L’armée de terre, quant à elle, a érigé les forces spéciales terre (FST) en capacité clef, regroupées au sein d’un commandement qui sera créé le 23 juin prochain. Au début de l’année 2016, 75 % du renforcement des effectifs des FST était déjà réalisé. Au renforcement quantitatif des 13e RDP et du 1er RPIMA, s’est ajouté un effort particulier sur la maintenance des hélicoptères du 4e RHFS avec le transfert puis la consolidation d’une structure de maintenance dédiée. Au-delà, l’armée de terre a également développé un concept novateur au travers du Groupement d’appui aux opérations spéciales (GAOS), qui identifie des unités conventionnelles partenaires des forces spéciales. Il s’agit d’un vivier de personnels sélectionnés et entraînés, appartenant à huit régiments différents de l’armée de terre, dont les capacités d’appui intéressent tout particulièrement les forces spéciales – je pense au génie, à la guerre électronique, à la cartographie, aux explosifs, aux moyens cynophiles ou encore aux risques nucléaires, radiologiques, biologiques, chimiques (NRBC). Je soutiens tout particulièrement ce type d’approche pragmatique, qui poursuit une logique que je défends depuis trois ans : il faut souvent plus que des forces spéciales pour faire des opérations spéciales.

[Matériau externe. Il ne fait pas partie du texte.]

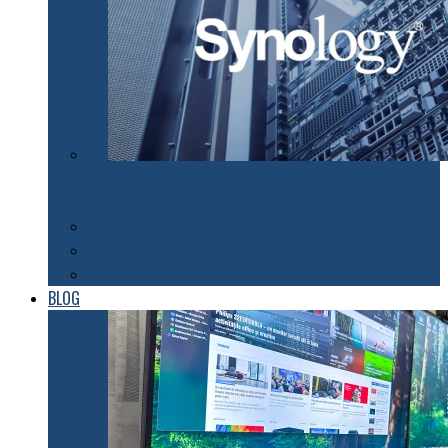
Synology susţine efortul companiilor de a organiza
lucrul de acasă pentru angajaţii lor
Tehnologii
Automatizări
Roboți
BLOG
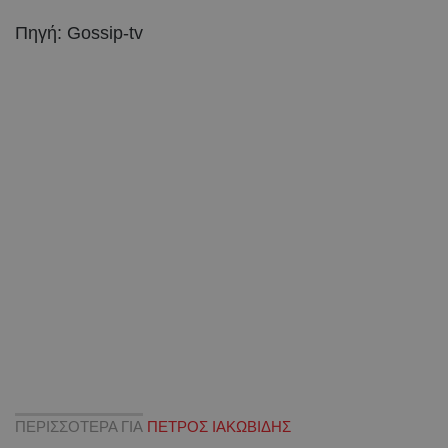
Πηγή: Gossip-tv
ΠΕΡΙΣΣΟΤΕΡΑ ΓΙΑ
ΠΕΤΡΟΣ ΙΑΚΩΒΙΔΗΣ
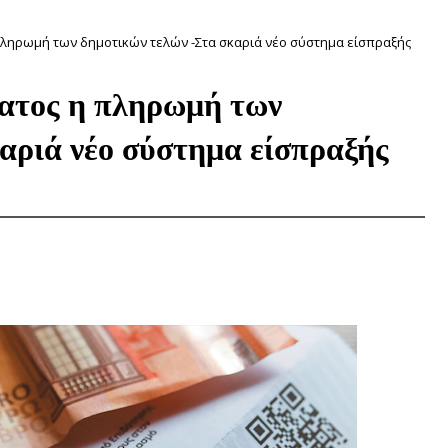
ληρωμή των δημοτικών τελών -Στα σκαριά νέο σύστημα είσπραξής
ατος η πληρωμή των
αριά νέο σύστημα είσπραξής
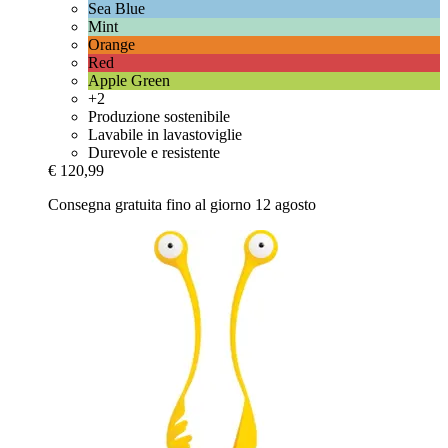
Sea Blue
Mint
Orange
Red
Apple Green
+2
Produzione sostenibile
Lavabile in lavastoviglie
Durevole e resistente
€ 120,99
Consegna gratuita fino al giorno 12 agosto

La marine, de son côté, s’est inscrite dans une manœuvre en deux temps. Tout d’abord, un premier temps de consolidation structurelle interne à la Force maritime des fusiliers marins et commandos (FORFUSCO), qui s’est traduit par la création, au 1er septembre 2015, du commando d’appui aux opérations spéciales, le commando « Ponchardier ». Dans le même temps, la marine, à l’instar des autres armées, a contribué significativement au renforcement des effectifs de l’état-major du COS. En fait les trois armées y ont contribué.

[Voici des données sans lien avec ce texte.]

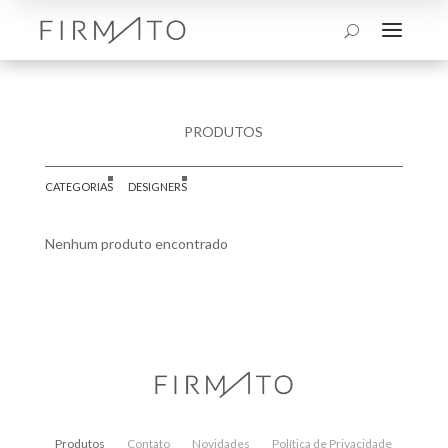
a
U
PRODUTOS
CATEGORIAS
DESIGNERS
Nenhum produto encontrado
Produtos
Contato
Novidades
Política de Privacidade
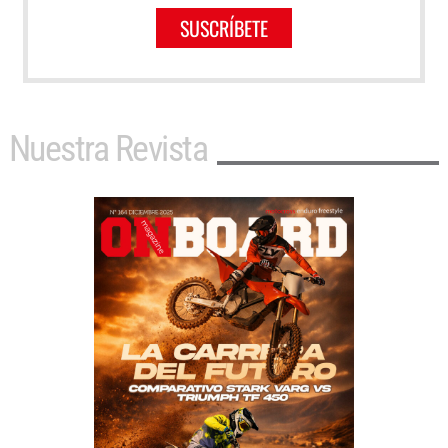
SUSCRÍBETE
Nuestra Revista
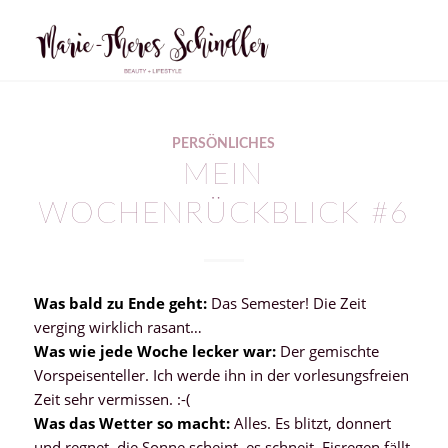
PERSÖNLICHES
MEIN
WOCHENRÜCKBLICK #6
Was bald zu Ende geht:
Das Semester! Die Zeit
verging wirklich rasant…
Was wie jede Woche lecker war:
Der gemischte
Vorspeisenteller. Ich werde ihn in der vorlesungsfreien
Zeit sehr vermissen. :-(
Was das Wetter so macht:
Alles. Es blitzt, donnert
und regnet, die Sonne scheint, es schneit, Eisregen fällt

Le deuxième temps, dont les modalités sont toujours à l’étude au sein de la marine nationale, découle de la montée en puissance des matériels majeurs spécifiques marine, comme le programme d’embarcation commando à usage multiple embarquable, « ECUME », dont quinze ont déjà été livrées. Ce programme vise à renouveler et à moderniser la capacité d’action des commandos marine en haute mer et de la mer vers la terre. ECUME est un vecteur qui permet d’effectuer un bond capacitaire majeur aux forces spéciales « Mer », en particulier s’agissant des élongations, de la mise en œuvre d’armement d’appui, des capacités d’emport accrues, de la mise en œuvre par les bâtiments de surface majeurs de la marine, et d’aérolargage. Il ne s’agit pas d’une simple embarcation de commando, mais d’un véritable système d’arme.

Répondant tout d’abord au besoin de renforcement des capacités des forces spéciales, l’armée de l’air s’est engagée en lien avec l’armée de terre dans un processus de certification « forces spéciales » de l’escadron d’hélicoptères « Pyrénées » (l’EH 01.067). Depuis janvier dernier, l’armée de l’air est en mesure de mettre à disposition du COS une capacité initiale constituée d’un plot de deux Caracal, au plus, avec ses deux équipages qualifiés forces spéciales, pour une durée limitée dans le temps. L’objectif est qu’à partir de 2017, elle soit apte à la projection de deux Caracal sans limitation de durée (personnel, matériels, soutiens…). Cet escadron apportera au COS une capacité de ravitaillement en vol aujourd’hui inexistante, qui ouvrira donc un mode d’action complémentaire.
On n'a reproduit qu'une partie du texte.